Chronic Fatigue: New Concepts in Understanding this Disease

The medical diagnosis of chronic fatigue syndrome (CFS) is complex due to its similarity to other ill-defined disorders including fibromyalgia, Gulf War Syndrome, and Sjogren’s Syndrome. There’s a significant overlap between the symptoms associated with each of these conditions.

CFS is considered by medicine today to be a subclass of chronic fatigue. Chronic fatigue is characterized by the lack of defining symptoms that allow for a medical diagnosis. The pathology and causes of CFS and of chronic fatigue are unknown.
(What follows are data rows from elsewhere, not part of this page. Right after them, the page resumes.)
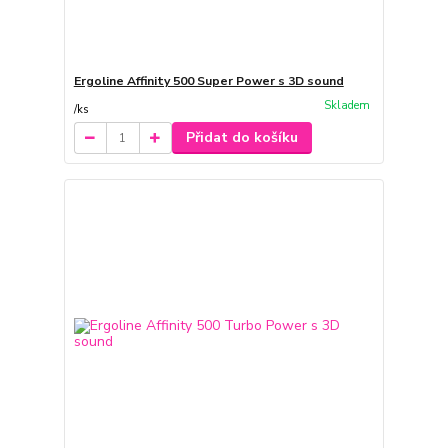
Ergoline Affinity 500 Super Power s 3D sound
Skladem
/
ks
Přidat do košíku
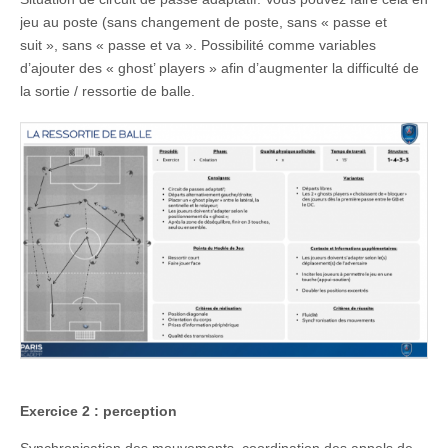
jeu au poste (sans changement de poste, sans « passe et
suit », sans « passe et va ». Possibilité comme variables
d’ajouter des « ghost’ players » afin d’augmenter la difficulté de
la sortie / ressortie de balle.
Exercice 2 : perception
Synchronisation des mouvements, coordination des appels de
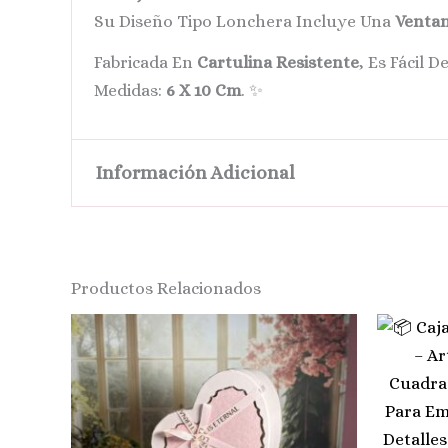
Su Diseño Tipo Lonchera Incluye Una
Ventan
Fabricada En
Cartulina Resistente
, Es Fácil 
Medidas:
6 X 10 Cm
. ✨
Información Adicional
Cantidad
Unidad, Docena, 4 Doc
Productos Relacionados
Price
Este
Range:
Producto
$ 12.000
Through
Tiene
$ 20.000
Múltiples
Variantes.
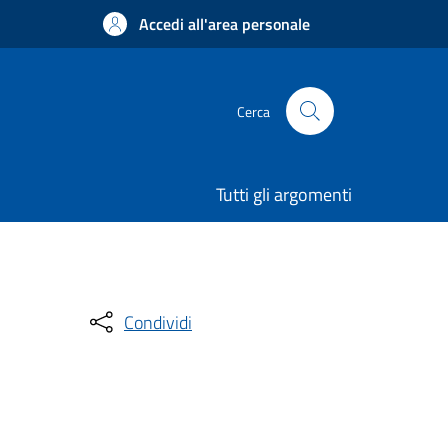
Accedi all'area personale
Cerca
Tutti gli argomenti
Condividi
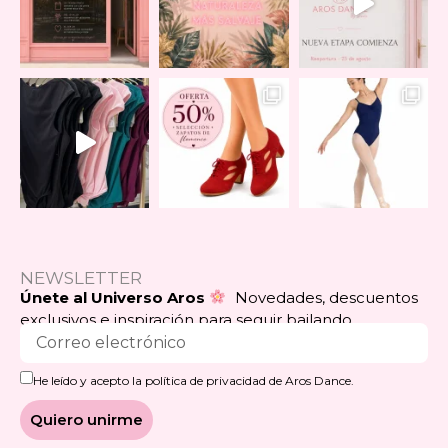
NEWSLETTER
Únete al Universo Aros
Novedades, descuentos
exclusivos e inspiración para seguir bailando.
He leído y acepto la política de privacidad de Aros Dance.
Quiero unirme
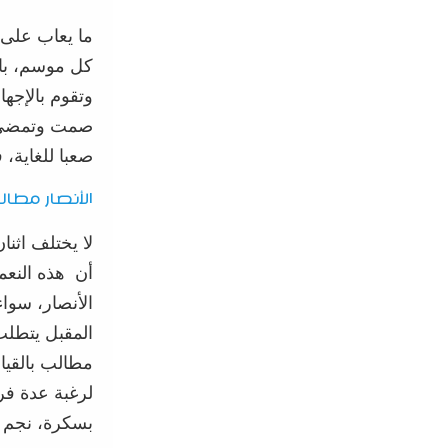
ما يعاب على 
كل موسم، بال
وتق
وم
بالإجها
صمت وتمضي ن
صعبا للغاية، 
الأنصار مطال
لا يختلف
اثنا
أن هذه النعم
الأنصار، سوا
المقبل يتطل
مطالب بالقيا
لرغبة عدة فر
بسكرة، نجم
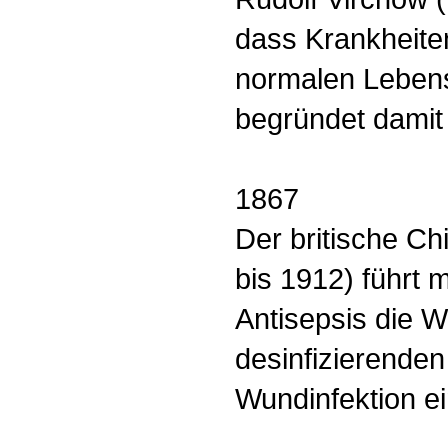
dass Krankheite
normalen Lebens
begründet damit 
1867
Der britische Ch
bis 1912) führt 
Antisepsis die 
desinfizierende
Wundinfektion ei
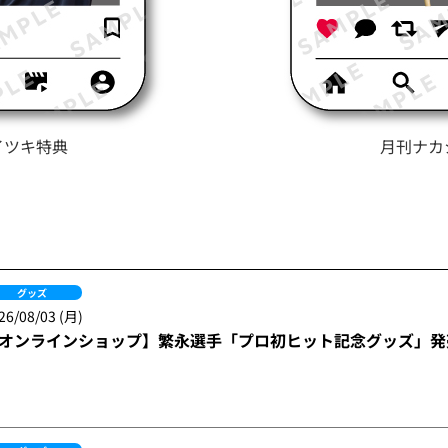
イツキ特典
月刊ナカ
グッズ
26/08/03 (月)
オンラインショップ】繁永選手「プロ初ヒット記念グッズ」発売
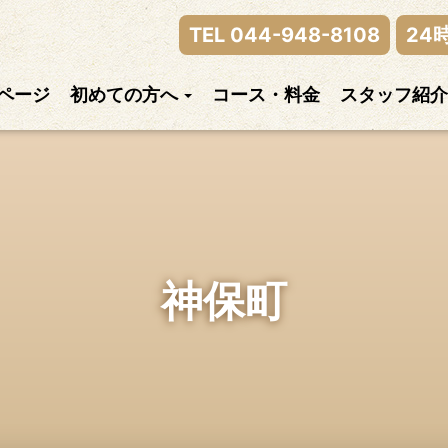
律神経の乱れまでご相談下さい。
TEL 044-948-8108
24
ページ
初めての方へ
コース・料金
スタッフ紹介
神保町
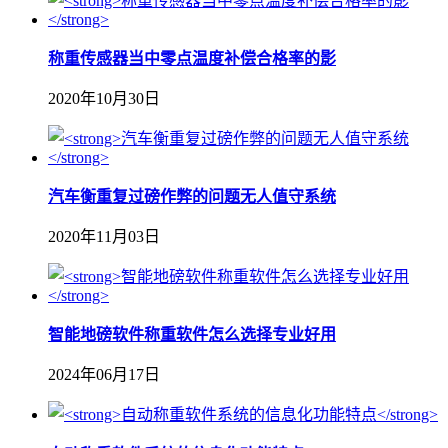
称重传感器当中零点温度补偿合格率的影
2020年10月30日
汽车衡重复过磅作弊的问题无人值守系统
2020年11月03日
智能地磅软件称重软件怎么选择专业好用
2024年06月17日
Chronic fatigue is a less severe form of chronic fatigue syndrome but both conditions have similar symptom pictures characterized by variations in symptom intensity:

* headaches

* disabling fatigue

* disabling fatigue

Additional symptoms include:

* psychiatric problems

* sleep disturbances

* skeletal muscle pain

* feverishness

* sore throats

* skeletal muscle pain

Due to these complaints, people often face social problems, loss of jobs, and the break-up of marriages. Although these symptoms are often less severe in one with chronic fatigue (no diagnosis), the complications of living with this condition are similar to CFS (diagnosed).

The Interesting Feature of the Causes of Chronic Fatigue is that They are Multi-Factorial — Many Symptoms at the Same Time.

Scientists and medical doctors are desperately trying to unravel the mysteries of these conditions which disrupt the lives of so many millions of people. Chronic fatigue is one of the major conditions suffered by the vast majority of the population.

When researchers began to look more deeply into the Gulf War Syndrome, they uncovered the fact that vaccines may have contributed to the condition. This goes against the prevailing belief system. The idea is that a vaccine will stimulate the immune system, but if it turns-on, it must turn-off again and if it doesn’t, then it begins to do harm.

The argument that vaccines are involved in the cause of disease is a heated one. It’s being hotly debated all over the world. The medical and scientific community will hear none of it and trot out their “research” to kill any argument. Research, however, can be used to support any argument, but if you’ve got the power broker upper hand, then it’s your research that’s paid attention to.

Maybe taking a page out of non-medical treatments for autism, including the use of immune system builders such as colostrum, may be a good move. This points the way to the use of many unapproved-by-medicine treatments that rely on stimulating the body’s natural healing response rather than the current over-reliance on prescription medicines.

It’s well understood that people with chronic fatigue and CFS have an imbalance in their immune system. In some of the immune system functional markers, they show some abnormalities:

* macrophages

* NK cells

* macrophages

It’s been difficult to identify if there is an association between immune system markers and CFS — the picture isn’t clear at all. Because this work has gone on for more than one hundred years with no final resolution, it’s clear that another approach that differs from the one taken by mainstream medicine may be the best option to look at now.